I premi, infatti – tutti – hanno questa caratteristica: premiano sempre un qualche traguardo già raggiunto. E la gioia che procurano ci mette poco ad affacciarsi sull’angoscia del dopo. “Ora sono stata brava, ce l’ho fatta, ma ce la farò ancora? Si riverificheranno le stesse fortunate circostanze che mi hanno permesso di fare ciò per cui ora sono premiata?”. Quest’ansia – ve lo confesso – la sento in ogni momento della vita. E tutto ciò che ho fatto con qualche successo mi ha resa felice ma, insieme, più angosciata del solito. Niente disgraziatamente ci è dato una volta per tutte, e qui devo dire con qualche solennità una cosa che è stranota ma che secondo me non si dice mai a sufficienza: il più incerto dei doni è il talento. Questo io che scrive ora c’è, ora non c’è, ora c’è e non c’è, ora non c’è e c’è. Niente dunque è più inaffidabile di quella porzione di me che produce scrittura. Se avessi puntato, come intendevo fare da giovane, tutta la mia vita su quella porzione, mi sarei ritrovata in un mare in tempesta, ora convinta di essere aggrappata a un tronco, ora scoprendomi stretta a un filo di paglia e vicina all’annegamento. Ho invece tracciato una linea netta tra i tasselli meno precari della mia vita – quelli che mi danno un’impressione di quotidiana stabilità – e l’io che scrive con i suoi capricci, le sue pigrizie, le sue lunghe assenze, le sue irruzioni tanto improvvise quanto esigenti. In quella forma sfuggente c’è di tutto, ma soprattutto smania di allineare parole e frasi.

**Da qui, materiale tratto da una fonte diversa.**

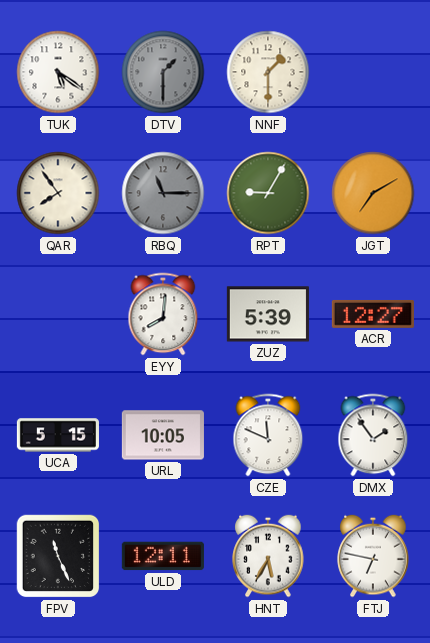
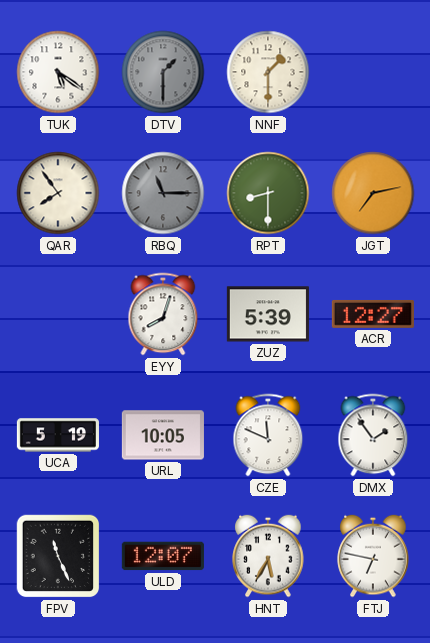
RPT: 9:05 -> 8:30
JGT: 7:10 -> 7:13
EYY: 8:01 -> 8:03
UCA: 5:15 -> 5:19
ULD: 12:11 -> 12:07
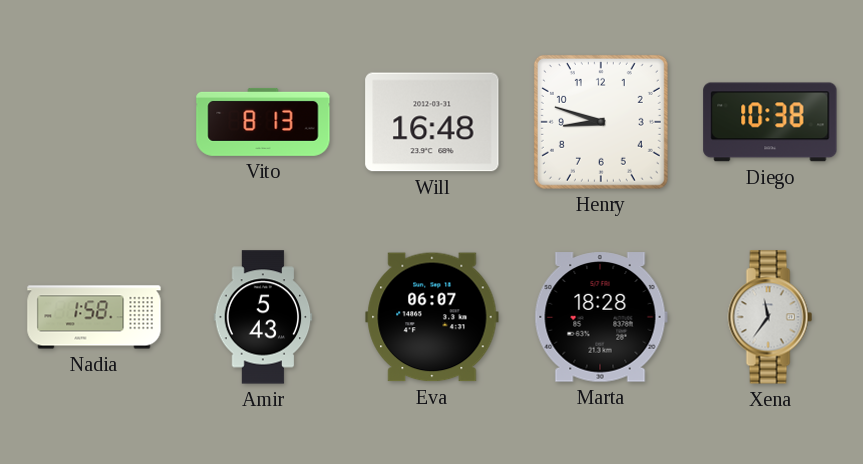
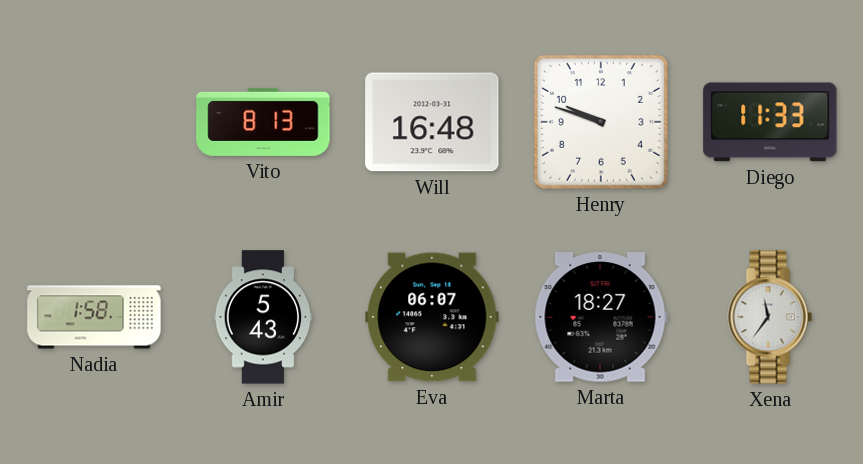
Henry: 8:48 -> 9:48
Diego: 10:38 -> 11:33
Marta: 18:28 -> 18:27
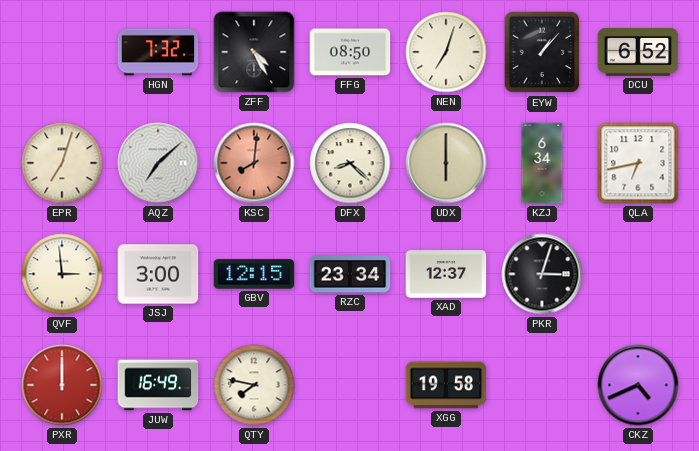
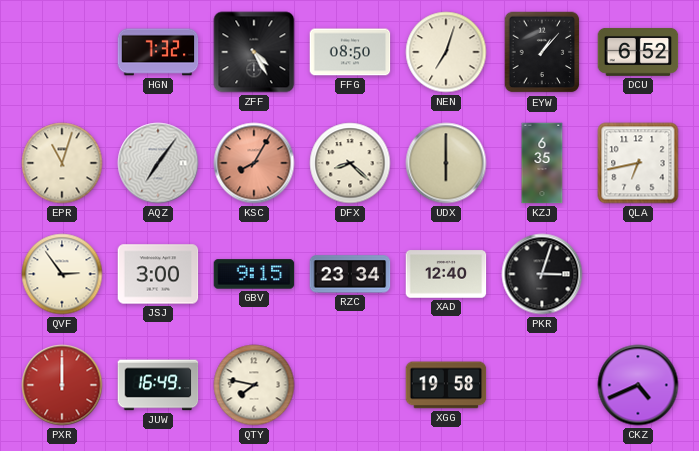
EPR: 7:03 -> 11:03
AQZ: 7:08 -> 7:06
KSC: 8:01 -> 8:05
KZJ: 6:34 -> 6:35
QVF: 2:59 -> 2:54
GBV: 12:15 -> 9:15
XAD: 12:37 -> 12:40
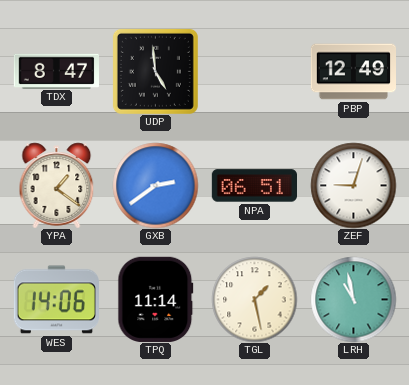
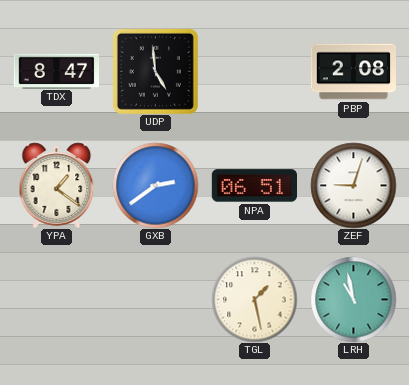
PBP: 12:49 -> 2:08
WES: 14:06 -> none
TPQ: 11:14 -> none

Voi, gentili signori e gentili signore, premiate in questa occasione questo io, questa fuggevole funzione di autrice, così come si è manifestata e fissata sulla pagina. Oggi questo io c’è, qui davanti a voi: è la scia di scrittura che si è lasciato alle spalle, fino a queste righe. Non è detto che ci sarà domani, o che, se ci sarà, darà forma a opere all’altezza del premio che gli avete assegnato. Nell’accomiatarmi voglio rinnovarvi tutta la mia gratitudine perché avete scelto di premiare un gomitolo di parole scritte e non avete chiesto – non avete nemmeno lasciato intendere – che, per l’occasione, era necessaria la presenza di tutta la mia persona, felice e spaventata. È stato, da parte vostra, generoso. Del resto la coesione e coerenza e complessiva piacevolezza di quella persona – vi assicuro – è di gran lunga inferiore a quella dei libri che, nella sua funzione di autrice, lei ha scritto e pubblicato.